Documentation for Neural NARX
¶
Utilities fo data validation.
check_X_y(X, y)
¶
Validate input and output data using some crucial tests.
Parameters:
Name | Type | Description | Default |
---|---|---|---|
X | ndarray of floats | The input data. | required |
y | ndarray of floats | The output data. | required |
Source code in sysidentpy/utils/_check_arrays.py
check_dimension(X, y)
¶
Check if X and y have only real values.
If there is any string or object samples a ValueError is raised.
Parameters:
Name | Type | Description | Default |
---|---|---|---|
X | ndarray of floats | The input data. | required |
y | ndarray of floats | The output data. | required |
Source code in sysidentpy/utils/_check_arrays.py
check_infinity(X, y)
¶
Check that X and y have no NaN or Inf samples.

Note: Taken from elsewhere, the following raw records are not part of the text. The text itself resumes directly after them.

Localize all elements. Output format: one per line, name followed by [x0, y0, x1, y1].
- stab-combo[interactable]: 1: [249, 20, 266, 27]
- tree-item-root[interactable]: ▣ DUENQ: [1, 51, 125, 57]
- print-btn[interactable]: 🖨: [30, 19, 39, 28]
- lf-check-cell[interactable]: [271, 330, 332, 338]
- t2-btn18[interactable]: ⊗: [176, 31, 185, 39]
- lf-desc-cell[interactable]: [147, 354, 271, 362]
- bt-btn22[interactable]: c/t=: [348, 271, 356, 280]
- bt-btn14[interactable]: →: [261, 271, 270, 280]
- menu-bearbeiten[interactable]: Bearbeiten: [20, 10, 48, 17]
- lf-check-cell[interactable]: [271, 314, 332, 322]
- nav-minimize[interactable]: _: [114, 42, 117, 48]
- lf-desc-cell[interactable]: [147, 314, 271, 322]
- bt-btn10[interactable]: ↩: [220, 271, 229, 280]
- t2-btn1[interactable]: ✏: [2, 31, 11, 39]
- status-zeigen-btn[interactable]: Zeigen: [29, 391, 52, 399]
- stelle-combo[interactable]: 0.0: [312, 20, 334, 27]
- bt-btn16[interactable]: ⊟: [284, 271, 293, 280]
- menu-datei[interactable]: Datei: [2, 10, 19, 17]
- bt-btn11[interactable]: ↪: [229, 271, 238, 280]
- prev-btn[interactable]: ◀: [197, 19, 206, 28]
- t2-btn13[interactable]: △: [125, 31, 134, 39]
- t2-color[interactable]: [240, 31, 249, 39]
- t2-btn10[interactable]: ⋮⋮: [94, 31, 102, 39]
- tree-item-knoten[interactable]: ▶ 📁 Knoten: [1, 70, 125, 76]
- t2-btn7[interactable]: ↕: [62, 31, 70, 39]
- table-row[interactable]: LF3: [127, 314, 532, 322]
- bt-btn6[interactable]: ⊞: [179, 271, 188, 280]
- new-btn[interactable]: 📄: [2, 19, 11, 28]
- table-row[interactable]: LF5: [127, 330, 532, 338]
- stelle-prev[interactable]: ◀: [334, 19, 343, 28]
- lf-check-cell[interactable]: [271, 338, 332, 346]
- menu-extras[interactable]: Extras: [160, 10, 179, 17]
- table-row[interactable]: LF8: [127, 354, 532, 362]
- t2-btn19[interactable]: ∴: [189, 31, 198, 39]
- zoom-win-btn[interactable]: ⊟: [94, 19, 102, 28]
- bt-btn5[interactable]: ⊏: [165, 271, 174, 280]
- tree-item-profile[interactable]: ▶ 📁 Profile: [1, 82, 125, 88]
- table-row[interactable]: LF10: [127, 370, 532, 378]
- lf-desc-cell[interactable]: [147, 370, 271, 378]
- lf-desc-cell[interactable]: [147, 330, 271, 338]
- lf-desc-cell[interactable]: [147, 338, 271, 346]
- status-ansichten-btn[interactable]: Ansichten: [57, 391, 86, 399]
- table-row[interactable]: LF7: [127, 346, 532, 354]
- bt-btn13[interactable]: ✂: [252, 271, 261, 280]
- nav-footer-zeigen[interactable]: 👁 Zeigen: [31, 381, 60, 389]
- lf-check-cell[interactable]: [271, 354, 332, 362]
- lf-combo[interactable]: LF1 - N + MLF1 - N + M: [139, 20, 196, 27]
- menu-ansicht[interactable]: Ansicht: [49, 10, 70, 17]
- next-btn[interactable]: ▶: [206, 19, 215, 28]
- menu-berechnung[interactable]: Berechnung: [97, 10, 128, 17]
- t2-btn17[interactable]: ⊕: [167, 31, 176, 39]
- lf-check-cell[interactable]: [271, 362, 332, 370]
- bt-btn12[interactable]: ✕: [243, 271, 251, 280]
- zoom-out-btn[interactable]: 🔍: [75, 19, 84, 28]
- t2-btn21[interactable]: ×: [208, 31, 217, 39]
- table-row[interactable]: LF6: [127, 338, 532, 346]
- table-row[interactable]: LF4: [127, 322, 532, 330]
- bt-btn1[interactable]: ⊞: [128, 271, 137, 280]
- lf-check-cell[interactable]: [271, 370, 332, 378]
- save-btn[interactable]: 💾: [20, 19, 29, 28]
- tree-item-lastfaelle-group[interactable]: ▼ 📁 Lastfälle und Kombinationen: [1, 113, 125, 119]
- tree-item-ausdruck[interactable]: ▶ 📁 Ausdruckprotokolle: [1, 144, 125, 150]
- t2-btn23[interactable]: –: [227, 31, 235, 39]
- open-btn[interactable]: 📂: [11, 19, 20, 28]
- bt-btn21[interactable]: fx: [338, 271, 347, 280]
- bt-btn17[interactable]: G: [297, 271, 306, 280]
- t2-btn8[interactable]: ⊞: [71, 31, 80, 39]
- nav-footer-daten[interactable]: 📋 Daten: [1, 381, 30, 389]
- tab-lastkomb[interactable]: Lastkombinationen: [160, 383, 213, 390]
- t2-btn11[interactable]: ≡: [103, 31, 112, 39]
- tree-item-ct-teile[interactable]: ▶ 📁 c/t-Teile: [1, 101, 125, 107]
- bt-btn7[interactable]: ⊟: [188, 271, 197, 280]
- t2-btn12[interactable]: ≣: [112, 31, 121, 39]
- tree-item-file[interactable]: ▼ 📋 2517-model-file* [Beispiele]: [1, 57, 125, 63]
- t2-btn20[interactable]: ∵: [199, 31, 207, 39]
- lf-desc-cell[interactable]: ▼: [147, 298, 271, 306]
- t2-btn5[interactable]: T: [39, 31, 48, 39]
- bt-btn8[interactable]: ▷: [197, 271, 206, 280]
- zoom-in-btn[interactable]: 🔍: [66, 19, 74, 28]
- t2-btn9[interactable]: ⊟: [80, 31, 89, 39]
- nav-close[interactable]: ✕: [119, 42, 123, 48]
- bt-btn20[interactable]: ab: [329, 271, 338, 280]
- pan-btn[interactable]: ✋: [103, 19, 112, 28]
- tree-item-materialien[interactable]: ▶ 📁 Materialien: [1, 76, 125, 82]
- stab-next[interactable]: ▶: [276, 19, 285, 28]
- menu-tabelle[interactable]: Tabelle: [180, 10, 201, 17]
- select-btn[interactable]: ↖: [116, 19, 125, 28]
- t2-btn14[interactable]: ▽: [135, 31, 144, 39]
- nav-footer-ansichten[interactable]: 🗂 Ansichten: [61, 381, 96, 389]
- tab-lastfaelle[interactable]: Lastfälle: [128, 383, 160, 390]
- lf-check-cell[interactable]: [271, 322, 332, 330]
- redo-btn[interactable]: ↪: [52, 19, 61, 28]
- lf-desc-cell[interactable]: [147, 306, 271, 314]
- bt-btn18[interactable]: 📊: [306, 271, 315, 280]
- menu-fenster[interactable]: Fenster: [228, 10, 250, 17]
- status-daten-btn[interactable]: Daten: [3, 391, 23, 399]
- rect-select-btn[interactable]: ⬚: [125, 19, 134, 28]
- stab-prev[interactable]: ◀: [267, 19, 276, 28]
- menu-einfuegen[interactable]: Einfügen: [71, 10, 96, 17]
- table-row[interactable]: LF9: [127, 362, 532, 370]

If there is any NaN or Inf samples a ValueError is raised.
Parameters:
Name | Type | Description | Default |
---|---|---|---|
X | ndarray of floats | The input data. | required |
y | ndarray of floats | The output data. | required |
Source code in sysidentpy/utils/_check_arrays.py
check_length(X, y)
¶
Check that X and y have the same number of samples.
If the length of X and y are different a ValueError is raised.
Parameters:
Name | Type | Description | Default |
---|---|---|---|
X | ndarray of floats | The input data. | required |
y | ndarray of floats | The output data. | required |
Source code in sysidentpy/utils/_check_arrays.py
check_nan(X, y)
¶
Check that X and y have no NaN or Inf samples.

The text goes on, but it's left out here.